:: RECORDS SUPPLIED
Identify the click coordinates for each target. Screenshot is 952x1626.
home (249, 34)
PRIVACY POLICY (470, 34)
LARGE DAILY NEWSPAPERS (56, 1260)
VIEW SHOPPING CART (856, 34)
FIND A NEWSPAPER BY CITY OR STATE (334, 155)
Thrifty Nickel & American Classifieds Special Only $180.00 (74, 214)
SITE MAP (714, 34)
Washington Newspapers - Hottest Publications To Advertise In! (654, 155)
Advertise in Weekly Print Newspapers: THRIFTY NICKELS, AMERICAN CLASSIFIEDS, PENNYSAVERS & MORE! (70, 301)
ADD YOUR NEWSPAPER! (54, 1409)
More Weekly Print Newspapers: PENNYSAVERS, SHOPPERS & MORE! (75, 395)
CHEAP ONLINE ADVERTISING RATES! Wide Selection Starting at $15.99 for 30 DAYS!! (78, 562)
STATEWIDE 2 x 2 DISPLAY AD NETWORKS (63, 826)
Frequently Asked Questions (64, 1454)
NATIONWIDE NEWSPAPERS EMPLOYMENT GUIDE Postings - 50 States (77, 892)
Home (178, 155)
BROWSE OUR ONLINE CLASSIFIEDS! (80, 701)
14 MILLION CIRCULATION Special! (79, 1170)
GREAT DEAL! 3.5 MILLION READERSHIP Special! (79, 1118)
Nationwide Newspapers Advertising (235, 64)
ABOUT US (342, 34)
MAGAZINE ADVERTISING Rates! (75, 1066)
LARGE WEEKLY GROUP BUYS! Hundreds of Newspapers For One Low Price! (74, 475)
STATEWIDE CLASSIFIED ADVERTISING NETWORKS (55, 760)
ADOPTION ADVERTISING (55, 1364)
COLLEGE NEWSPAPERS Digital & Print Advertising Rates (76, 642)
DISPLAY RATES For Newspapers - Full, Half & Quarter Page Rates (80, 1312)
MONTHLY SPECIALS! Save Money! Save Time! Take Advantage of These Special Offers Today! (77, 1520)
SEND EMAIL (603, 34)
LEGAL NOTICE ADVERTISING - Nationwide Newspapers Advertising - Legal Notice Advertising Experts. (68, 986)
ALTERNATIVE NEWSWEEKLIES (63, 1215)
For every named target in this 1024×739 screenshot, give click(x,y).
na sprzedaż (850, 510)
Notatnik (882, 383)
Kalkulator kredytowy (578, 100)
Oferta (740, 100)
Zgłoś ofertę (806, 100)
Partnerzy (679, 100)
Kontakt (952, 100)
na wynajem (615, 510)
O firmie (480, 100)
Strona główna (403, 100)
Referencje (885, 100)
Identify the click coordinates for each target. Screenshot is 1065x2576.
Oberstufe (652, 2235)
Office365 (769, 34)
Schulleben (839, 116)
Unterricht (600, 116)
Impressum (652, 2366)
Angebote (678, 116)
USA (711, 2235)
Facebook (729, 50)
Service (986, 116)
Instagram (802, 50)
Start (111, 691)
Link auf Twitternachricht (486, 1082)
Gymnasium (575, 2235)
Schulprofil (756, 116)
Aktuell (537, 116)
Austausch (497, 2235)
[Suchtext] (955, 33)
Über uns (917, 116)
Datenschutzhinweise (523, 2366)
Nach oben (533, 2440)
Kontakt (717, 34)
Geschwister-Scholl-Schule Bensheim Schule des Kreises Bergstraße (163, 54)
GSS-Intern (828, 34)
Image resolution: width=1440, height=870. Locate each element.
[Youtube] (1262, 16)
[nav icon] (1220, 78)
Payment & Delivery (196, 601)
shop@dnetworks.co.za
::::
TASK DIRECTIONS:
All records are to be retyped exactly. None may be omitted.

TASK ANSWER:
Identify the click coordinates for each target. Screenshot is 952x1626.
home (249, 34)
PRIVACY POLICY (470, 34)
LARGE DAILY NEWSPAPERS (56, 1260)
VIEW SHOPPING CART (856, 34)
FIND A NEWSPAPER BY CITY OR STATE (334, 155)
Thrifty Nickel & American Classifieds Special Only $180.00 (74, 214)
SITE MAP (714, 34)
Washington Newspapers - Hottest Publications To Advertise In! (654, 155)
Advertise in Weekly Print Newspapers: THRIFTY NICKELS, AMERICAN CLASSIFIEDS, PENNYSAVERS & MORE! (70, 301)
ADD YOUR NEWSPAPER! (54, 1409)
More Weekly Print Newspapers: PENNYSAVERS, SHOPPERS & MORE! (75, 395)
CHEAP ONLINE ADVERTISING RATES! Wide Selection Starting at $15.99 for 30 DAYS!! (78, 562)
STATEWIDE 2 x 2 DISPLAY AD NETWORKS (63, 826)
Frequently Asked Questions (64, 1454)
NATIONWIDE NEWSPAPERS EMPLOYMENT GUIDE Postings - 50 States (77, 892)
Home (178, 155)
BROWSE OUR ONLINE CLASSIFIEDS! (80, 701)
14 MILLION CIRCULATION Special! (79, 1170)
GREAT DEAL! 3.5 MILLION READERSHIP Special! (79, 1118)
Nationwide Newspapers Advertising (235, 64)
ABOUT US (342, 34)
MAGAZINE ADVERTISING Rates! (75, 1066)
LARGE WEEKLY GROUP BUYS! Hundreds of Newspapers For One Low Price! (74, 475)
STATEWIDE CLASSIFIED ADVERTISING NETWORKS (55, 760)
ADOPTION ADVERTISING (55, 1364)
COLLEGE NEWSPAPERS Digital & Print Advertising Rates (76, 642)
DISPLAY RATES For Newspapers - Full, Half & Quarter Page Rates (80, 1312)
MONTHLY SPECIALS! Save Money! Save Time! Take Advantage of These Special Offers Today! (77, 1520)
SEND EMAIL (603, 34)
LEGAL NOTICE ADVERTISING - Nationwide Newspapers Advertising - Legal Notice Advertising Experts. (68, 986)
ALTERNATIVE NEWSWEEKLIES (63, 1215)
For every named target in this 1024×739 screenshot, give click(x,y).
na sprzedaż (850, 510)
Notatnik (882, 383)
Kalkulator kredytowy (578, 100)
Oferta (740, 100)
Zgłoś ofertę (806, 100)
Partnerzy (679, 100)
Kontakt (952, 100)
na wynajem (615, 510)
O firmie (480, 100)
Strona główna (403, 100)
Referencje (885, 100)
Identify the click coordinates for each target. Screenshot is 1065x2576.
Oberstufe (652, 2235)
Office365 (769, 34)
Schulleben (839, 116)
Unterricht (600, 116)
Impressum (652, 2366)
Angebote (678, 116)
USA (711, 2235)
Facebook (729, 50)
Service (986, 116)
Instagram (802, 50)
Start (111, 691)
Link auf Twitternachricht (486, 1082)
Gymnasium (575, 2235)
Schulprofil (756, 116)
Aktuell (537, 116)
Austausch (497, 2235)
[Suchtext] (955, 33)
Über uns (917, 116)
Datenschutzhinweise (523, 2366)
Nach oben (533, 2440)
Kontakt (717, 34)
Geschwister-Scholl-Schule Bensheim Schule des Kreises Bergstraße (163, 54)
GSS-Intern (828, 34)
Image resolution: width=1440, height=870. Locate each element.
[Youtube] (1262, 16)
[nav icon] (1220, 78)
Payment & Delivery (196, 601)
shop@dnetworks.co.za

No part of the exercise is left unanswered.